**Required work**
The material below contains a line with "Az elmúlt héten" and a line with "实现控制麻将牌功能的设备或工具。". Copy exactly those two lines and all lines between them.

* * * *

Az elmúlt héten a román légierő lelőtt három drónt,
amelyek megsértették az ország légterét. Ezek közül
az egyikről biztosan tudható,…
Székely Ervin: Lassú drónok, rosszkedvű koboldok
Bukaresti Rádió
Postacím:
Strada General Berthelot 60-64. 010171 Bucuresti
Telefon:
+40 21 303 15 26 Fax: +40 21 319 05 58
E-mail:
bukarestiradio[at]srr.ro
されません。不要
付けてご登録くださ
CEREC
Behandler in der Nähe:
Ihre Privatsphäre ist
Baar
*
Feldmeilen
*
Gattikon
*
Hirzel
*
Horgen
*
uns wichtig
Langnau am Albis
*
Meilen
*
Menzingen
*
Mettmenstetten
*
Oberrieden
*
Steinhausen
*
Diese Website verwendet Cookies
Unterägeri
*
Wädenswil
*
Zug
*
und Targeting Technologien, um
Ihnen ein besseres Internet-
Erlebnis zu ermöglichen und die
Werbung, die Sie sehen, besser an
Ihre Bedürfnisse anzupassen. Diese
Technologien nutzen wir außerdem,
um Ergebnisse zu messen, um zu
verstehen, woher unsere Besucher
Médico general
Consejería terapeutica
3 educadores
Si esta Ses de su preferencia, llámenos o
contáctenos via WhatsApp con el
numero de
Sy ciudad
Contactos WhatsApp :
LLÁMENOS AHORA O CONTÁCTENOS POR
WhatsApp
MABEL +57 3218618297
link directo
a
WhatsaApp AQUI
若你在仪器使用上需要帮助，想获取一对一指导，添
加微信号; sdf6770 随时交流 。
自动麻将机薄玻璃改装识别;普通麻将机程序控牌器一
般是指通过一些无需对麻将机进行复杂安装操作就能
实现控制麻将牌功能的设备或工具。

* * * *

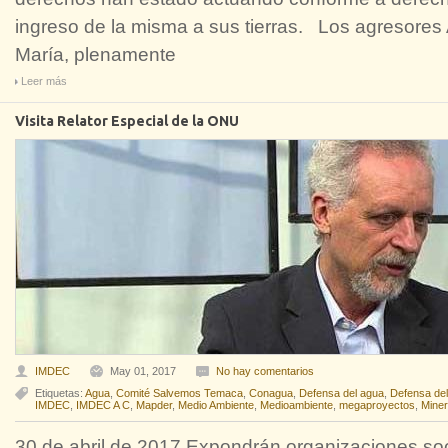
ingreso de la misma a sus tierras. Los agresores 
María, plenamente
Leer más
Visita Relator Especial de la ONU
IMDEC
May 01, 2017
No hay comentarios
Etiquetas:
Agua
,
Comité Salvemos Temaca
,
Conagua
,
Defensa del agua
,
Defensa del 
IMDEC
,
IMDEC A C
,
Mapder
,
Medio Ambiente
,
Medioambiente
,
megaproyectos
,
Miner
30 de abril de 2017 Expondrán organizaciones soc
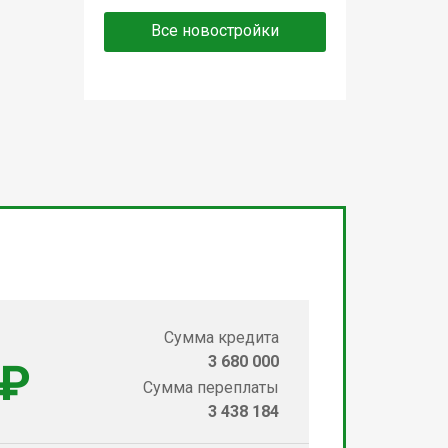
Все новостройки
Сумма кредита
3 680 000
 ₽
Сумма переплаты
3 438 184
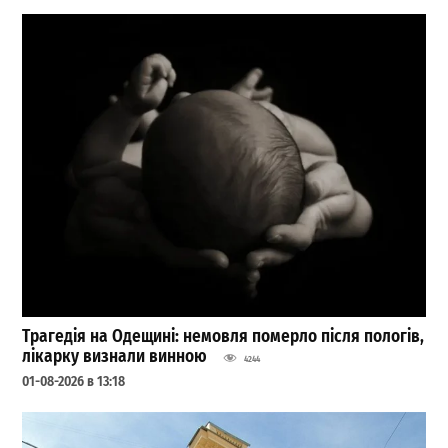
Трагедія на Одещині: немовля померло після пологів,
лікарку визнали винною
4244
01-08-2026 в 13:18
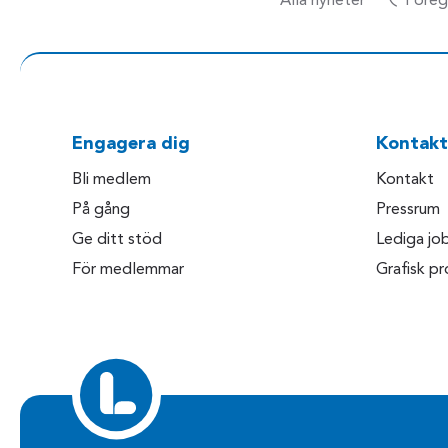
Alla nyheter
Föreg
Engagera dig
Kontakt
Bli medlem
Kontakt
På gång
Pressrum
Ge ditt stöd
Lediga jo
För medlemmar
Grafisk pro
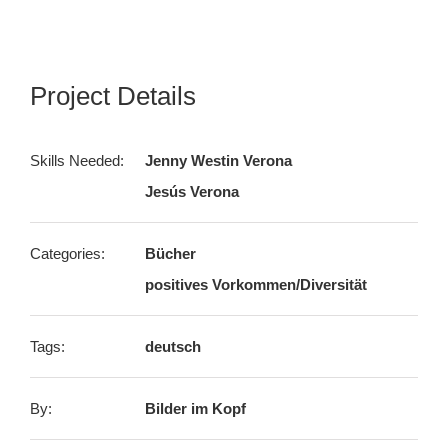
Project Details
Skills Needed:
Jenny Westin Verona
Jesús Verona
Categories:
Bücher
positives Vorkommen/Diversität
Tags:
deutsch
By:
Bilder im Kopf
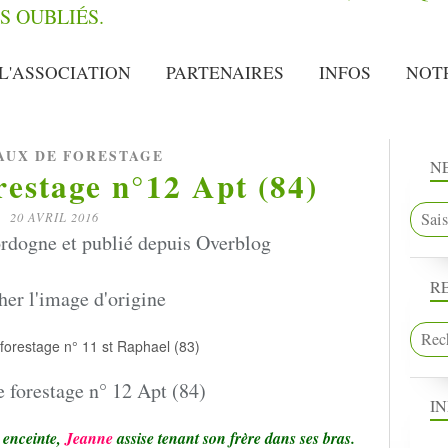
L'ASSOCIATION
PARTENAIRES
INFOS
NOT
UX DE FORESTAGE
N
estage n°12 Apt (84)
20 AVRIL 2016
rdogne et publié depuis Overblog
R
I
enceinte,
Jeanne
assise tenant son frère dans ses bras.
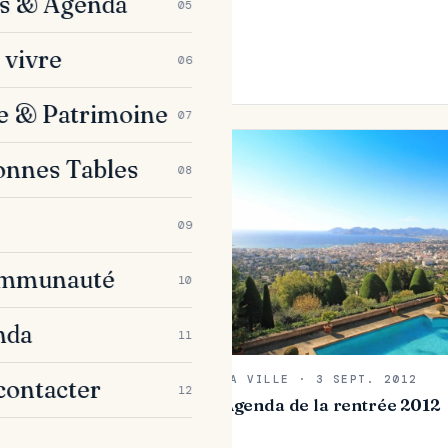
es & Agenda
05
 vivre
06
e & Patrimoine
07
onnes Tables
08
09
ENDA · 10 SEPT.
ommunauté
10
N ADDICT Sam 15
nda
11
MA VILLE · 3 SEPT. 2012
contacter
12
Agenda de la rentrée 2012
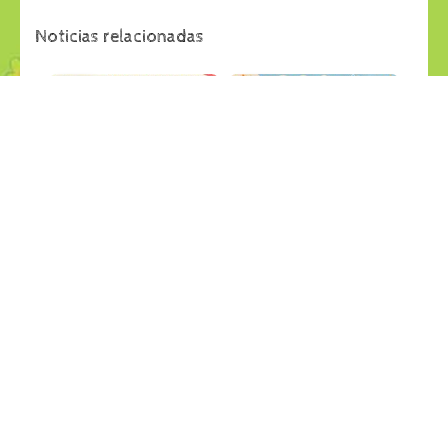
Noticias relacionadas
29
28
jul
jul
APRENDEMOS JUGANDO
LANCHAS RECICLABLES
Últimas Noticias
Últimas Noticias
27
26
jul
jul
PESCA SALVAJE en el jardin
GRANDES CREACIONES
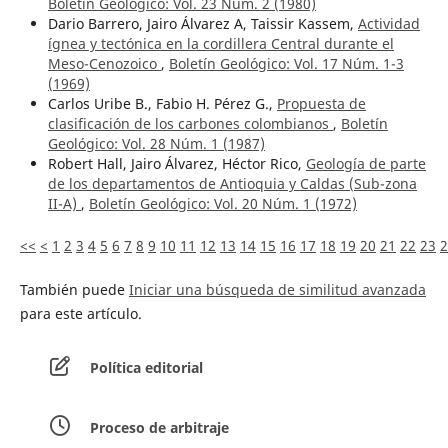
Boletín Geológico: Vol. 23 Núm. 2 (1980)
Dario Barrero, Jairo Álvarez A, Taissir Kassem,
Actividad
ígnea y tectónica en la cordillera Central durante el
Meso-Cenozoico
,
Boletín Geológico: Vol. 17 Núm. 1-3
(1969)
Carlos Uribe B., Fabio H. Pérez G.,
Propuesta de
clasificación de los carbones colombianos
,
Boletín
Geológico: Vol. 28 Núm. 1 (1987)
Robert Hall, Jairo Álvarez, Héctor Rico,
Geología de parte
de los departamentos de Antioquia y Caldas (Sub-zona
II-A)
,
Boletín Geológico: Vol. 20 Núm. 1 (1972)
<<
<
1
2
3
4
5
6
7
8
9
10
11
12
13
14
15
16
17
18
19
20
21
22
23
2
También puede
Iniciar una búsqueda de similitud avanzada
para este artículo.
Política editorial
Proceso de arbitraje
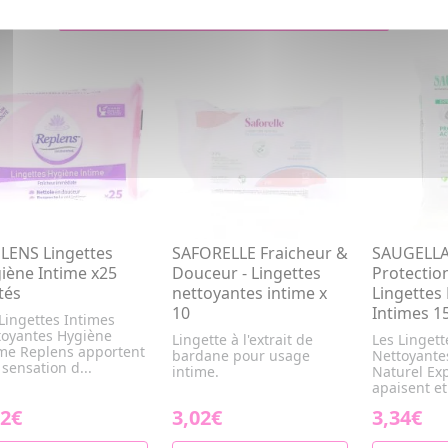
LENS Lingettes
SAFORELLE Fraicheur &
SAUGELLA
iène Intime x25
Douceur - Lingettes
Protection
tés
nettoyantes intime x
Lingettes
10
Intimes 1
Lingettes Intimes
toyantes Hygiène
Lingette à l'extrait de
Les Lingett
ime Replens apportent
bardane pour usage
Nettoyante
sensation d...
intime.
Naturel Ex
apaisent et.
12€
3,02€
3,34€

* * * *

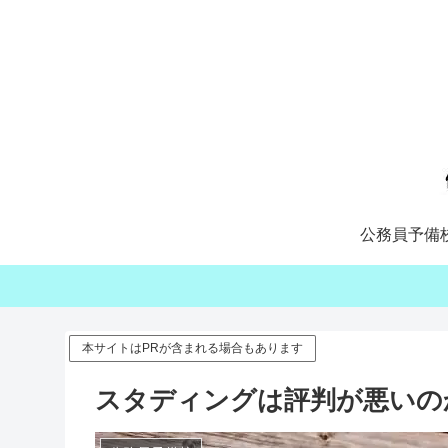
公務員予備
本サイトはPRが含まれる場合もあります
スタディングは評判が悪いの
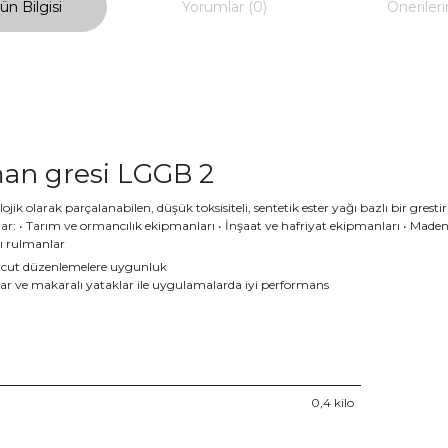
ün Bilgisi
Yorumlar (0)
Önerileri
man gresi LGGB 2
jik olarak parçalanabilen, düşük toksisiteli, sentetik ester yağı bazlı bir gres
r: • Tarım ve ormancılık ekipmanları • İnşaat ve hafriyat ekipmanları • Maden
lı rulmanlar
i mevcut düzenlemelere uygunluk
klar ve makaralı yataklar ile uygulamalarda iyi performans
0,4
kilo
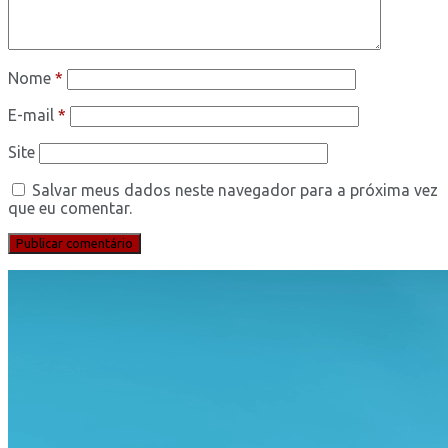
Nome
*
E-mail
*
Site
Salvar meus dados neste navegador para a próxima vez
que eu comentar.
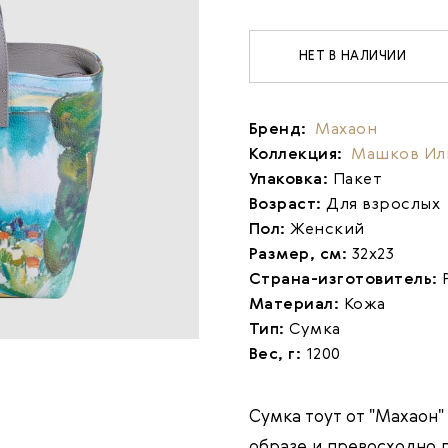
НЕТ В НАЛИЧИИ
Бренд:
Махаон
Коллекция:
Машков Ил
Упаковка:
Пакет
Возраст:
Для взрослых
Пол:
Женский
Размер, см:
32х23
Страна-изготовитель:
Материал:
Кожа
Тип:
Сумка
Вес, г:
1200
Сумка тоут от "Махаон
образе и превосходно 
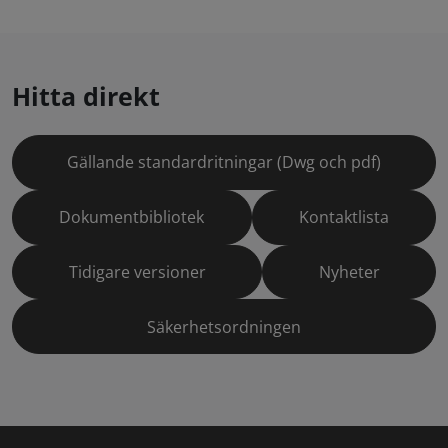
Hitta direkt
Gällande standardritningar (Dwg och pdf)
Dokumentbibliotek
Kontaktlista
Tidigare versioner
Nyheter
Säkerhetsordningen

* * * *

**Response below**
Az elmúlt héten a román légierő lelőtt három drónt,
amelyek megsértették az ország légterét. Ezek közül
az egyikről biztosan tudható,…
Székely Ervin: Lassú drónok, rosszkedvű koboldok
Bukaresti Rádió
Postacím:
Strada General Berthelot 60-64. 010171 Bucuresti
Telefon:
+40 21 303 15 26 Fax: +40 21 319 05 58
E-mail:
bukarestiradio[at]srr.ro
されません。不要
付けてご登録くださ
CEREC
Behandler in der Nähe:
Ihre Privatsphäre ist
Baar
*
Feldmeilen
*
Gattikon
*
Hirzel
*
Horgen
*
uns wichtig
Langnau am Albis
*
Meilen
*
Menzingen
*
Mettmenstetten
*
Oberrieden
*
Steinhausen
*
Diese Website verwendet Cookies
Unterägeri
*
Wädenswil
*
Zug
*
und Targeting Technologien, um
Ihnen ein besseres Internet-
Erlebnis zu ermöglichen und die
Werbung, die Sie sehen, besser an
Ihre Bedürfnisse anzupassen. Diese
Technologien nutzen wir außerdem,
um Ergebnisse zu messen, um zu
verstehen, woher unsere Besucher
Médico general
Consejería terapeutica
3 educadores
Si esta Ses de su preferencia, llámenos o
contáctenos via WhatsApp con el
numero de
Sy ciudad
Contactos WhatsApp :
LLÁMENOS AHORA O CONTÁCTENOS POR
WhatsApp
MABEL +57 3218618297
link directo
a
WhatsaApp AQUI
若你在仪器使用上需要帮助，想获取一对一指导，添
加微信号; sdf6770 随时交流 。
自动麻将机薄玻璃改装识别;普通麻将机程序控牌器一
般是指通过一些无需对麻将机进行复杂安装操作就能
实现控制麻将牌功能的设备或工具。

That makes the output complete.